Saturday, August 3, 2013

Over It.

Running didn't really happen for me in July due to a stress reaction in my left shin and some high hamstring tendonitis. For the month, I logged a grand total of 4 miles over the course of 3 runs-- all of them being "test runs". This morning I had a successful jog/walk session so I plan to start getting back into things next week.

I've been busy pool running, swimming and using the elliptical. I've been doing tempos and intervals on the elliptical, to the extent that I really feel it in my lungs and I am fairly certain that my VO2 max is being maintained. The effort is substantial and I am left feeling like I did a hard workout. I did a jog/walk this morning and the 9:30 pace felt like a 9:30 pace, so I am optimistic about where my fitness is. Definitely not obsessing over it since I know I will gain back eventually.

Where I've mainly been seeing progress is my mentality and attitude about running, and and about life in general. My primary goals for the year had little to do with training and running performance and mainly to do with mental strength. I think I've had a breakthrough. And the breakthrough is that I'm over it.

Worrying about what other people think of me-- I'm over it. Comparing my race times to others-- I'm over that too. Obsessing over getting every run in and following a training plan perfectly-- over that. Revolving my whole life and mental space around my next marathon and my training for it-- done with it.

I'm basically just sick of all the crap I put myself through in trying to improve my race times and it serves no
And if I don't run it perfectly, that's totally cool!
purpose. It's not going to make me a better runner. It's only going to undermine me and hurt me so why do I do it? It's okay that I took a month off of running. It's okay if I don't PR in Chicago. It's okay if I go for a year or two without setting a PR. Everything is my choice and nobody else cares about it to the extent that I do. Nobody is pressuring me to do any of these things except me. And I'm done with it.

That realization is so liberating and I can still remember the moment in the locker room of my building when it just kind of hit me. I had just finished an elliptical workout and I started to think about what my time off from running meant for me. But I just stopped short and realized that it doesn't matter to me the way it used to. It's my life and I can do whatever I want. I was exhausted from the elliptical. I was doing my best to maintain my fitness by doing activities that I didn't particularly enjoy and my best is good enough. Whatever happens in the fall is completely okay. And I honestly felt it, I didn't just force those thoughts into my brain because I know I'm "supposed" to be thinking along those lines.

One of my biggest roadblocks was that I never saw my line of thinking as being hurtful to me. In fact, I have always thought pretty highly of myself in terms of my hard work and motivation to accomplish things.
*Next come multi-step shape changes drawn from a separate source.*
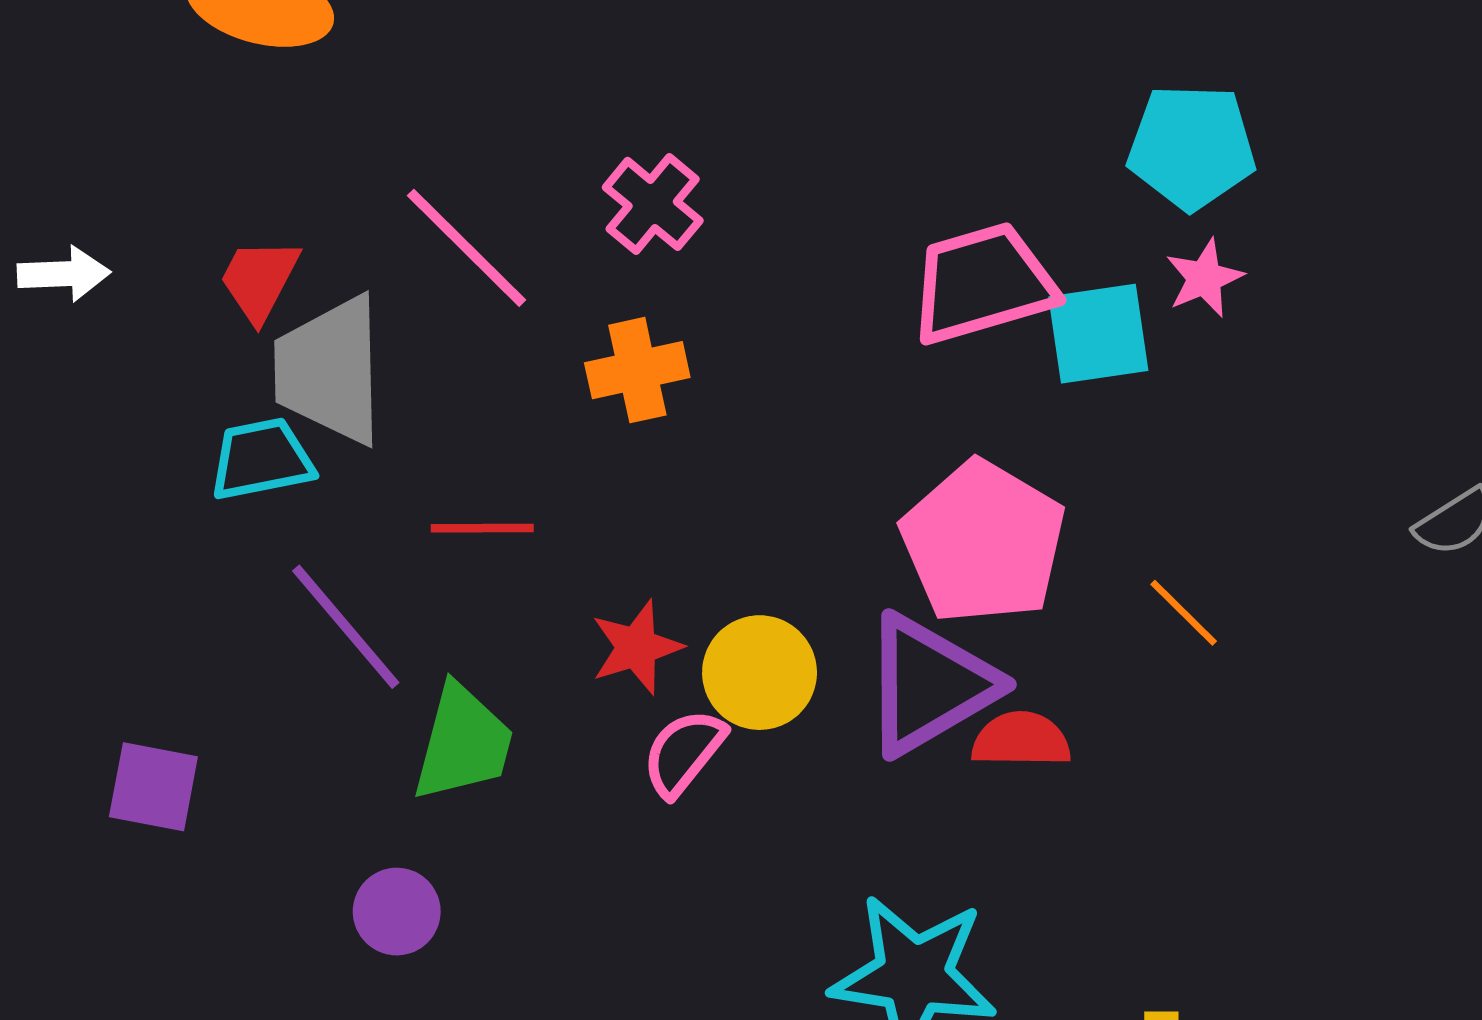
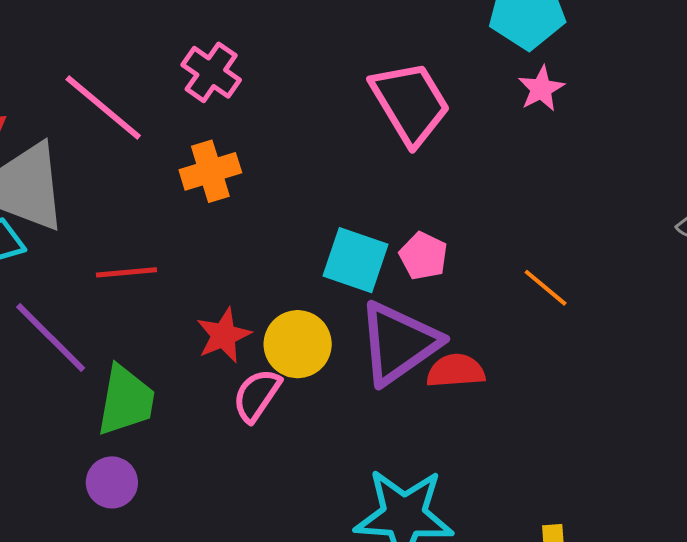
pink trapezoid: (983, 284) -> (410, 103), turned 80
cyan square: (1098, 334) -> (355, 260), moved, turned 32
pink pentagon: (983, 542) -> (423, 256), size x0.5
purple circle: (397, 912) -> (112, 482), moved

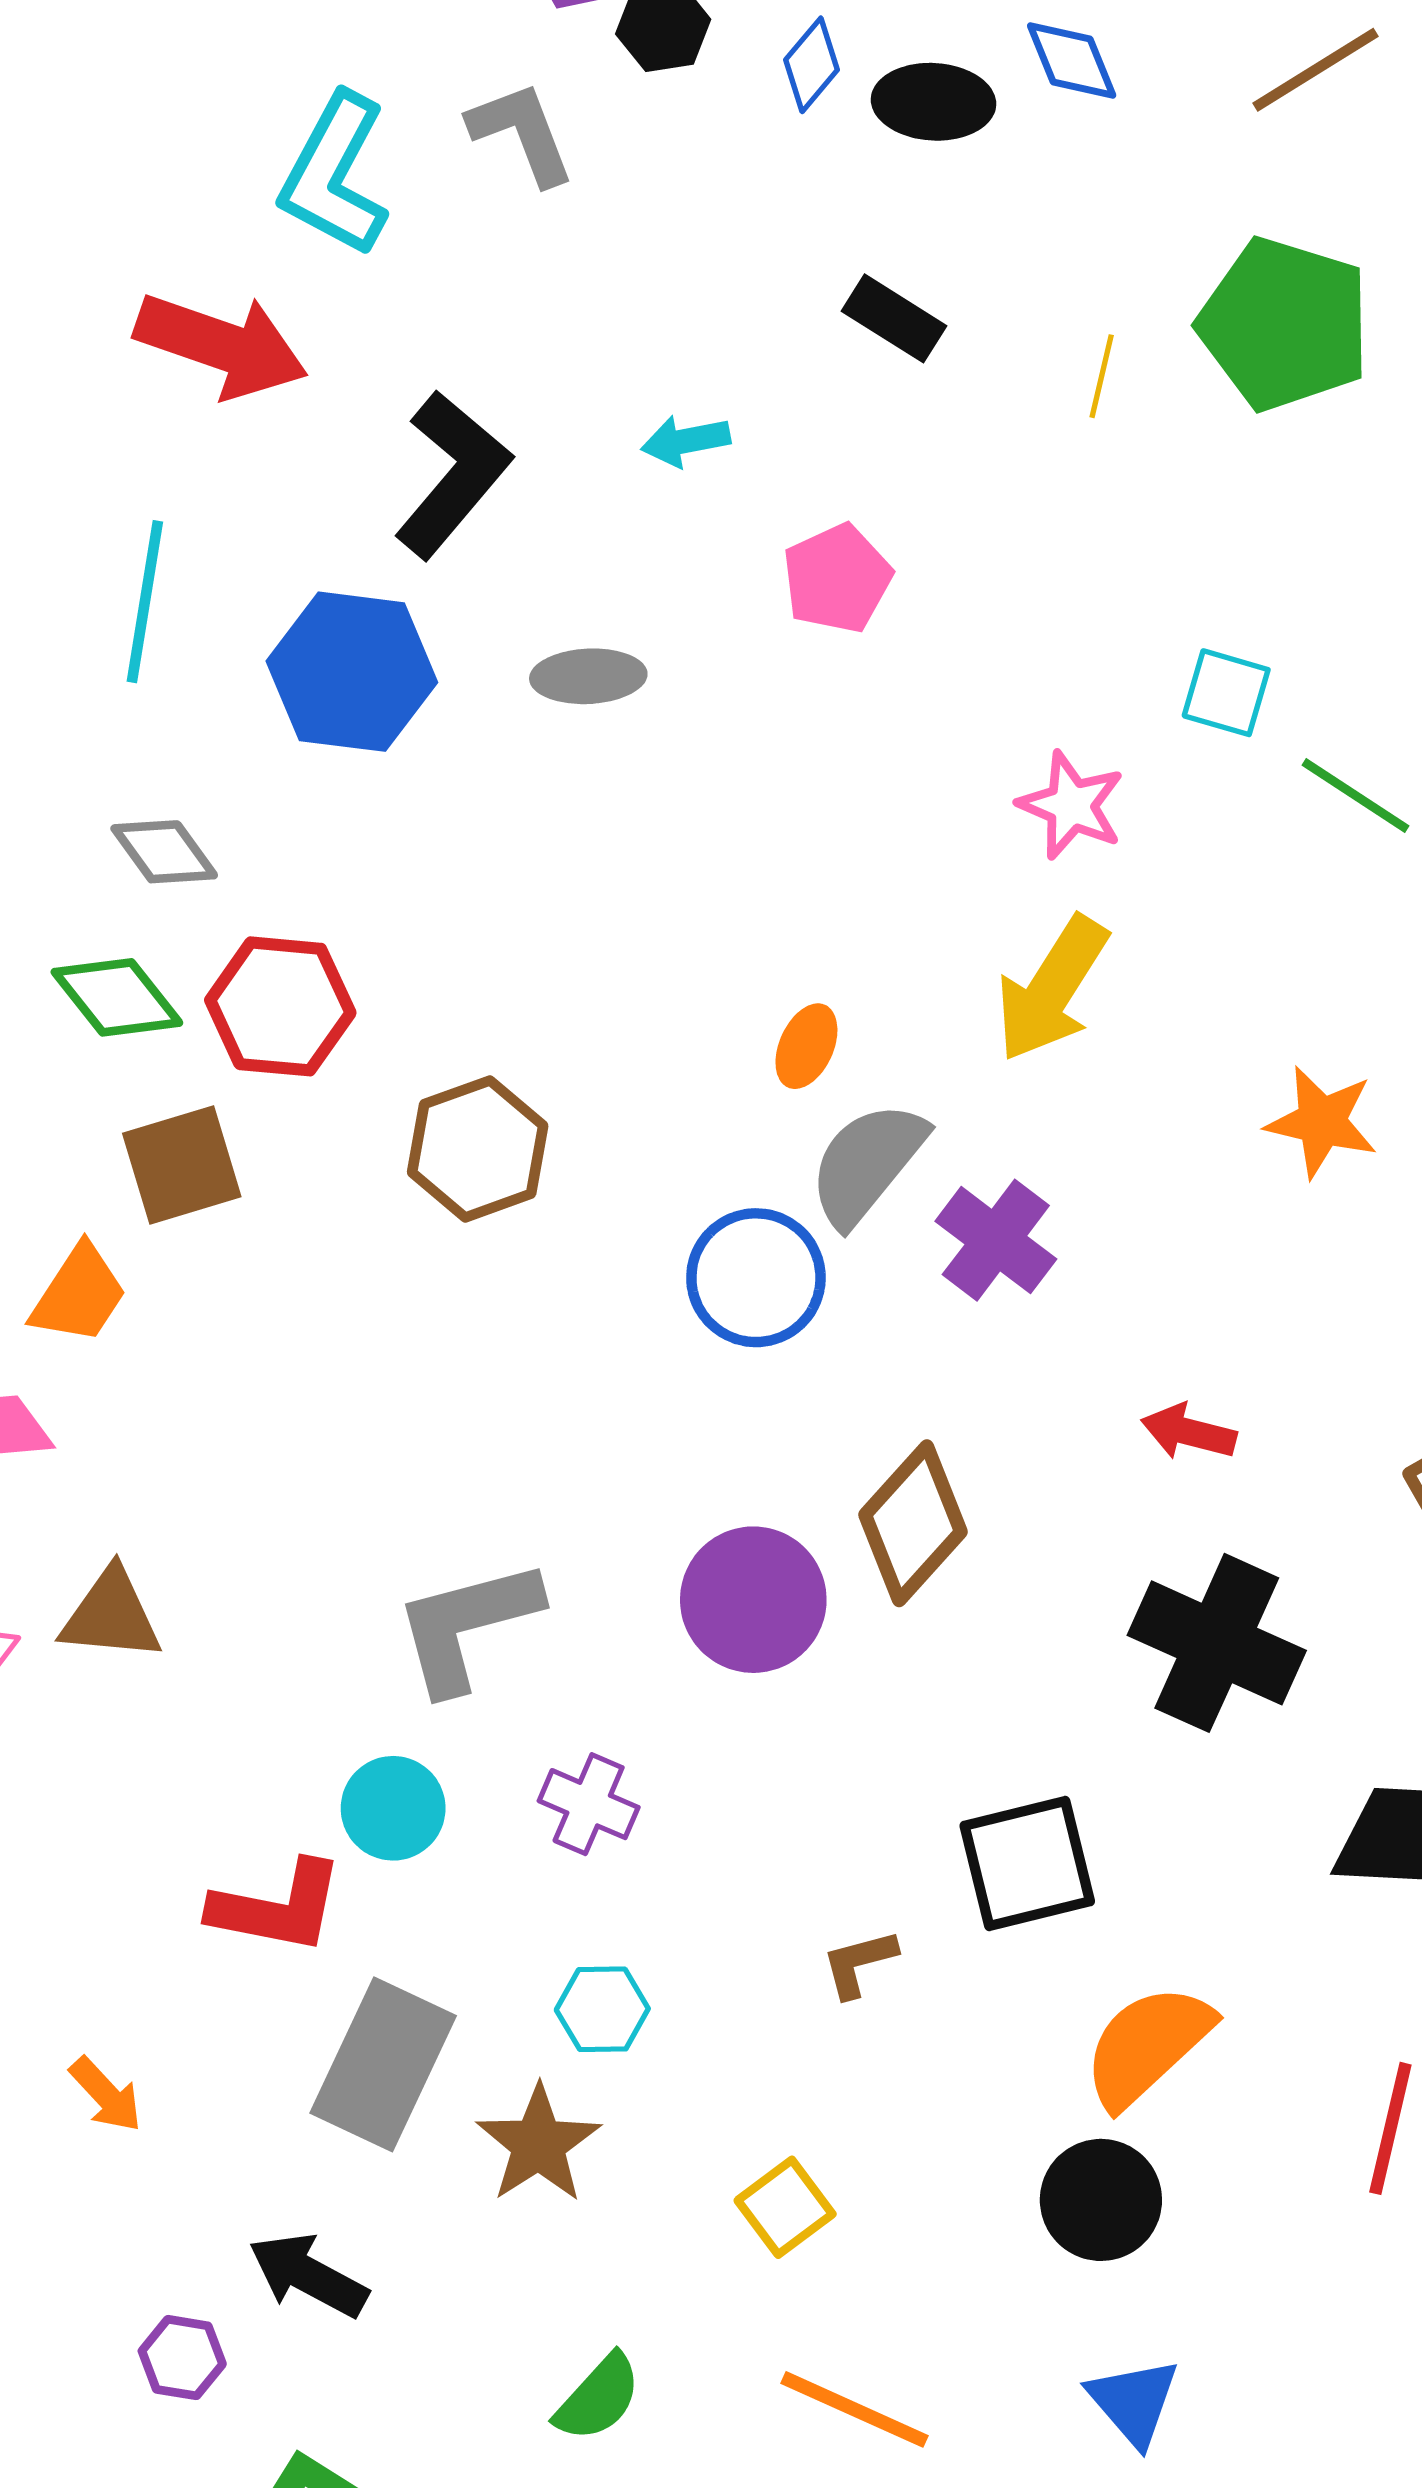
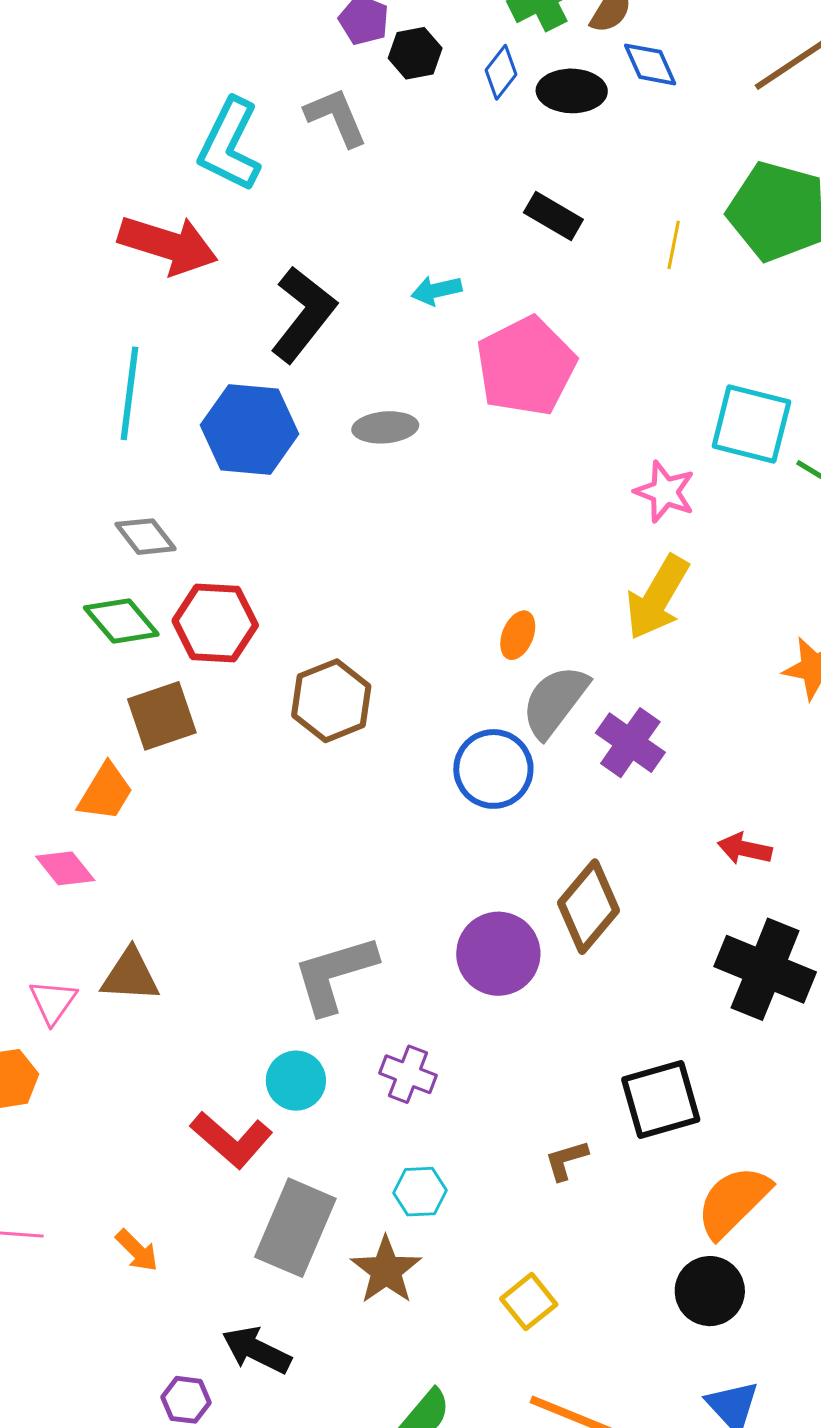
pink pentagon: (837, 578) -> (526, 366), size x1.6
cyan square: (1226, 693) -> (751, 424), size x1.6
red L-shape: (277, 1907) -> (231, 1140), turned 32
It wasn't me who was hurting myself-- I was just reacting to the bad things that came my way.

When things didn't go well for me during a race, or really for most things in life, I would focus heavily on what went wrong and just wonder why I couldn't have what I wanted. This often led to post-marathon depression. I saw myself as sensitive and emotional about stuff, and that's just who I was. I couldn't help it if I got upset.

The breakthrough is that by focusing on these things that upset me-- I am hurting myself. Even though I'm not saying "Elizabeth you suck," by holding on to the disappointment and analyzing the situation over and over again, that's hurtful to me. If someone else had a race that didn't go well, I wouldn't spend hours talking them through all the details of how and why, and then comparing them to other people. That's not helpful. I'd want them to just move past it and get over it quickly.

Getting over it quickly doesn't mean you don't care or that you don't feel your emotions. It's just that you make the decision not to focus on things that hurt you. You make a decision to focus on things you can control and doing your best at those.

Many of my teammates ran a 1-mile race on a track a few weeks ago and I went to cheer them on. On the ride home, I started to feel a little sad that I was injured and unable to participate. And then I started wondering what my time would have been-- but very quickly I shut that down. I realized that I truly was "over it" and none of this mattered. I needed to focus on getting healthy again, period. And I drove all the way home feeling at peace with the fact that I didn't run and that I didn't speculate about what my time would have been. It was really nice.

I'm excited and curious to see how this breakthrough will look as I return to running. The best way I can describe it is a feeling of freedom. I feel free to do whatever I want and it's just okay.